Local learning where each edge device uses its local dataset to train the model locally and update the parameters of the ML model (e.g., neural biases and weights).
Upload model parameters to the central server: participants upload (transmit) their parameters to the central server via communication channels.
Global aggregation: the central server aggregates the local models’ parameters from those successfully received to update a new version of the global model on the server.
Download (broadcast) and synchronize the devices with the latest global model updates [14], and then back to step 1 and repeat until system convergences.
In the CFL process, each device’s local algorithm has an optimization technique to update the model iteratively, such as Stochastic Gradient Descent (SGD).

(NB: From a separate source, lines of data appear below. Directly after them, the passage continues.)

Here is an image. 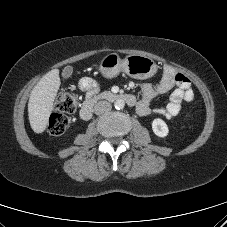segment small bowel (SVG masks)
<instances>
[{
    "instance_id": "obj_1",
    "label": "small bowel",
    "mask_w": 227,
    "mask_h": 227,
    "mask_svg": "<svg viewBox=\"0 0 227 227\" xmlns=\"http://www.w3.org/2000/svg\"><path fill=\"white\" fill-rule=\"evenodd\" d=\"M79 88L90 94L97 88L98 84L91 78H84L79 83ZM174 88V89H173ZM173 89L169 102L162 107L154 110L157 114L171 119L177 116L184 103H190L194 99V93L191 89L189 79L183 74L176 73L173 68L166 66L163 70L162 78L157 86L143 84L141 86L142 99L136 105V111L140 116H147L152 113L151 102L158 95L165 94Z\"/></svg>"
}]
</instances>
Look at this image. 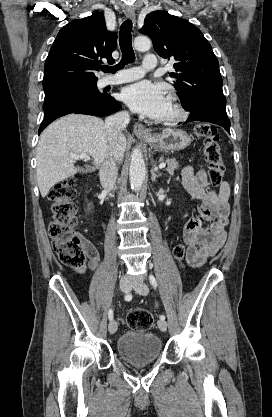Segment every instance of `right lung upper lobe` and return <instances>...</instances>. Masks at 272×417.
<instances>
[{"label":"right lung upper lobe","instance_id":"cb5924a9","mask_svg":"<svg viewBox=\"0 0 272 417\" xmlns=\"http://www.w3.org/2000/svg\"><path fill=\"white\" fill-rule=\"evenodd\" d=\"M117 34L105 28L104 15L73 20L58 33L44 68L43 89L96 83L101 63L113 61Z\"/></svg>","mask_w":272,"mask_h":417}]
</instances>
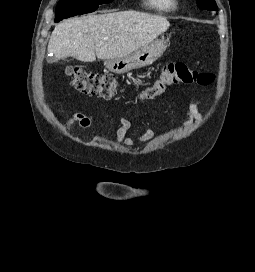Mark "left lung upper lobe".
Masks as SVG:
<instances>
[{"label":"left lung upper lobe","instance_id":"1","mask_svg":"<svg viewBox=\"0 0 255 272\" xmlns=\"http://www.w3.org/2000/svg\"><path fill=\"white\" fill-rule=\"evenodd\" d=\"M196 1H197L198 7L201 9H206V10H210V11L217 10V5L214 0H196Z\"/></svg>","mask_w":255,"mask_h":272}]
</instances>
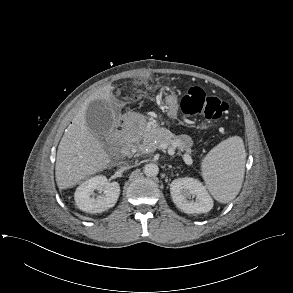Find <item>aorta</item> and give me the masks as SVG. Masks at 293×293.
<instances>
[{"mask_svg":"<svg viewBox=\"0 0 293 293\" xmlns=\"http://www.w3.org/2000/svg\"><path fill=\"white\" fill-rule=\"evenodd\" d=\"M144 174L148 177H154L159 173V167L155 163H149L144 166Z\"/></svg>","mask_w":293,"mask_h":293,"instance_id":"762f6f07","label":"aorta"}]
</instances>
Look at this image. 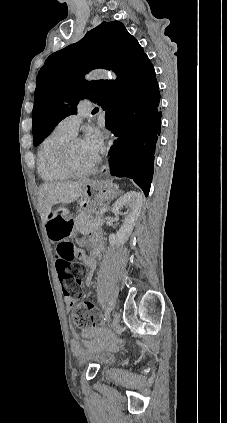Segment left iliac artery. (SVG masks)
<instances>
[{
  "label": "left iliac artery",
  "mask_w": 227,
  "mask_h": 423,
  "mask_svg": "<svg viewBox=\"0 0 227 423\" xmlns=\"http://www.w3.org/2000/svg\"><path fill=\"white\" fill-rule=\"evenodd\" d=\"M112 306H113V302H110L108 308L105 311L104 321L101 323V325H103L105 323V321H107L108 318L110 317V313L113 310Z\"/></svg>",
  "instance_id": "obj_1"
}]
</instances>
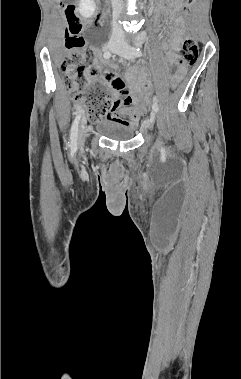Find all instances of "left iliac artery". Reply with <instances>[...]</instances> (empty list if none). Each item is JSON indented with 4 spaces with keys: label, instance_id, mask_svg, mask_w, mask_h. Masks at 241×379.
<instances>
[{
    "label": "left iliac artery",
    "instance_id": "1",
    "mask_svg": "<svg viewBox=\"0 0 241 379\" xmlns=\"http://www.w3.org/2000/svg\"><path fill=\"white\" fill-rule=\"evenodd\" d=\"M132 52H133V54H134L136 57H140V56H142V52H141V50H140V43H139V42L136 43V47H132ZM152 108H153V110H154L155 112H157L158 109H159V106H158V104H157V98H156V97L154 98V103H153Z\"/></svg>",
    "mask_w": 241,
    "mask_h": 379
}]
</instances>
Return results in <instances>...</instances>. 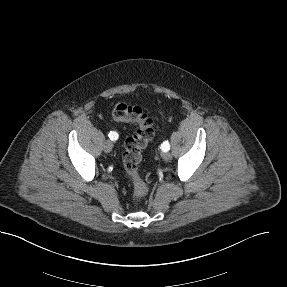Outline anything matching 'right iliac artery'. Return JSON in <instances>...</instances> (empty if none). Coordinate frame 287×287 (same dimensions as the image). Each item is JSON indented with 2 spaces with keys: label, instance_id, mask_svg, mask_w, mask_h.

Afterwards, the global model emerges from aggregating the local parameters from participants’ devices, which can then be weighted according to the perceived quality of the updates of the devices [34]. One crucial property of CFL is that the participant user data never transfers between devices and the server, which reduces communication costs and data sharing privacy concerns. However, due to the central server node, the CFL system will run into scalability issues. Even if the server node’s hardware and software capabilities have been optimized, the server node’s performance will not improve when thousands of client nodes join [37]. Communication bottlenecks may appear due to the amount of traffic that is increasing exponentially, and the system becomes overburdened. Furthermore, accessing a central node cannot be possible in some scenarios, for instance, self-driving vehicles and high mobility sensor systems. Decentralized architectures have recently been proposed to avoid communication bottlenecks and protect data privacy [38], [39]. Remove the centralized server, and each participant only communicates with its one-hop neighbours in its local area and exchanges their local models and updates parameters [40].
C. Decentralized Federated Learning (DFL)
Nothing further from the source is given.